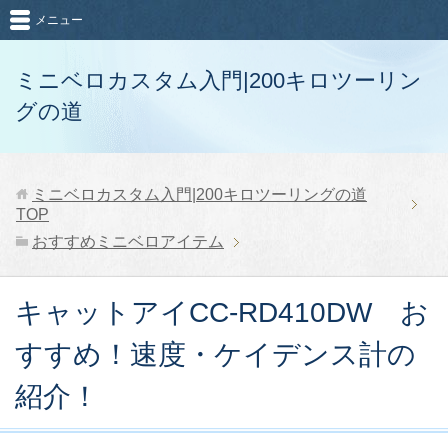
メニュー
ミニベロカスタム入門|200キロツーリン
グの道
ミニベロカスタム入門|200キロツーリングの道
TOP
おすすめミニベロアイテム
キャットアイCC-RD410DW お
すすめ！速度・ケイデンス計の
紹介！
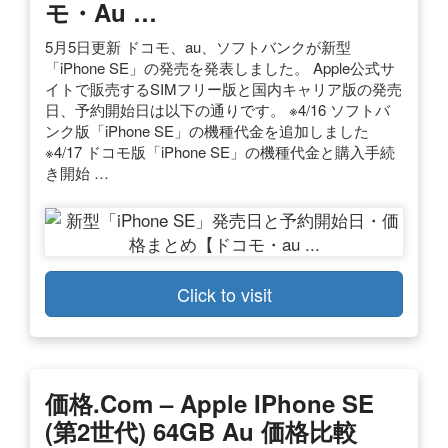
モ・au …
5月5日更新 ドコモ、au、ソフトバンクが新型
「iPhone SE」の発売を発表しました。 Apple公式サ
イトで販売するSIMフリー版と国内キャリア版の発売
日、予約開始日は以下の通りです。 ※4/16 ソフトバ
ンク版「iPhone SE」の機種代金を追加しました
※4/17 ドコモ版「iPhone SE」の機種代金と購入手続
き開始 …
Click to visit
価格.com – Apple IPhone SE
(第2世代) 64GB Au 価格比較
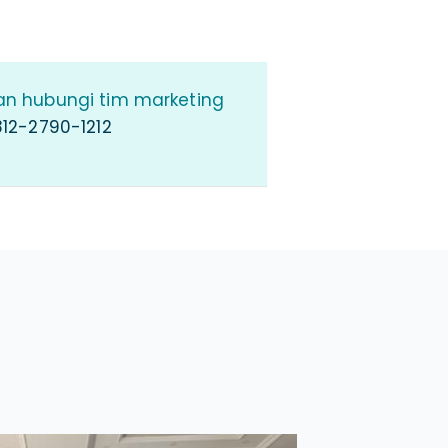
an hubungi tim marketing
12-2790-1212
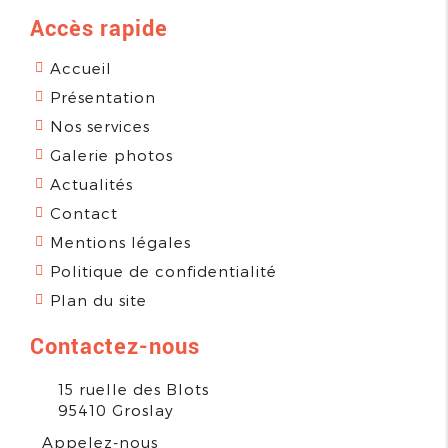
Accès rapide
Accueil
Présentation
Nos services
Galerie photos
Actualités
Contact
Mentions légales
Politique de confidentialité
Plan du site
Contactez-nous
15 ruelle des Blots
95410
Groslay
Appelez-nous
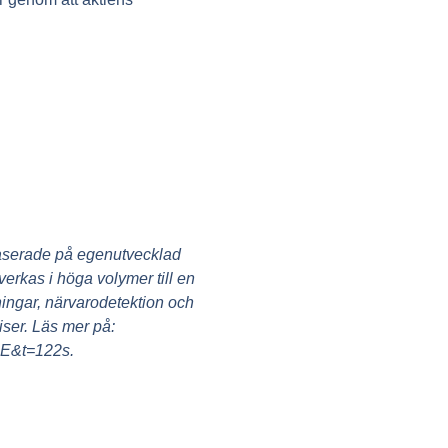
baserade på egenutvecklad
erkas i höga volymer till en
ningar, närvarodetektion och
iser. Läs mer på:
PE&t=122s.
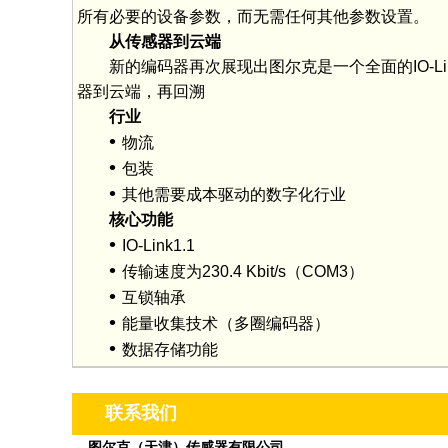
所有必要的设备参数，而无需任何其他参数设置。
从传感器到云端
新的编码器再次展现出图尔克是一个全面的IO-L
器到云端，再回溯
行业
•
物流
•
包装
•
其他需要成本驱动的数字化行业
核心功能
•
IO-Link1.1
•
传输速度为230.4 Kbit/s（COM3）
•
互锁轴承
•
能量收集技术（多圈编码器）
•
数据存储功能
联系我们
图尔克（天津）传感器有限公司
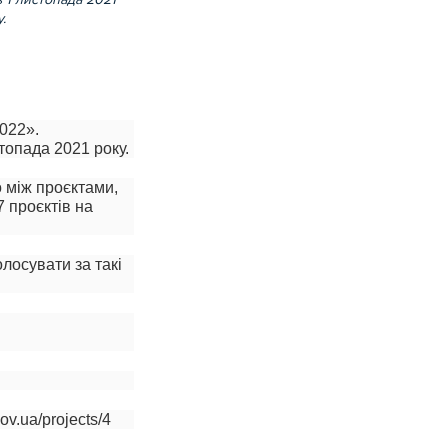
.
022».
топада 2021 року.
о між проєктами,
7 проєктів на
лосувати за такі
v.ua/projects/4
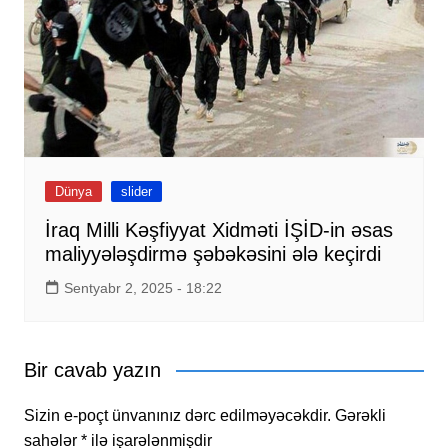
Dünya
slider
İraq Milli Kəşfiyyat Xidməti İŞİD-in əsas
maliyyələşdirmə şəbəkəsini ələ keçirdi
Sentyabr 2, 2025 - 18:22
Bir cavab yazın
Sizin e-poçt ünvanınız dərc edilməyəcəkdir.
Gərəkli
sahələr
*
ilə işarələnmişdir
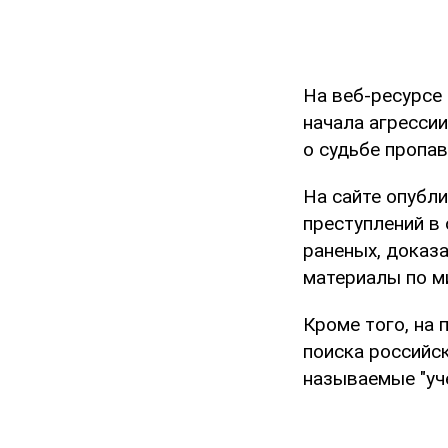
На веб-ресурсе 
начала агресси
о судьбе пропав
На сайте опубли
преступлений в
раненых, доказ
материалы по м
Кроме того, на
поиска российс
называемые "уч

### ABOUT THIS EXERCISE:
In the lines above, find the word "ミニベロカスタム入門" and copy each line that contains it.

### EXPECTED OUTPUT:
ミニベロカスタム入門|200キロツーリン
ミニベロカスタム入門|200キロツーリングの道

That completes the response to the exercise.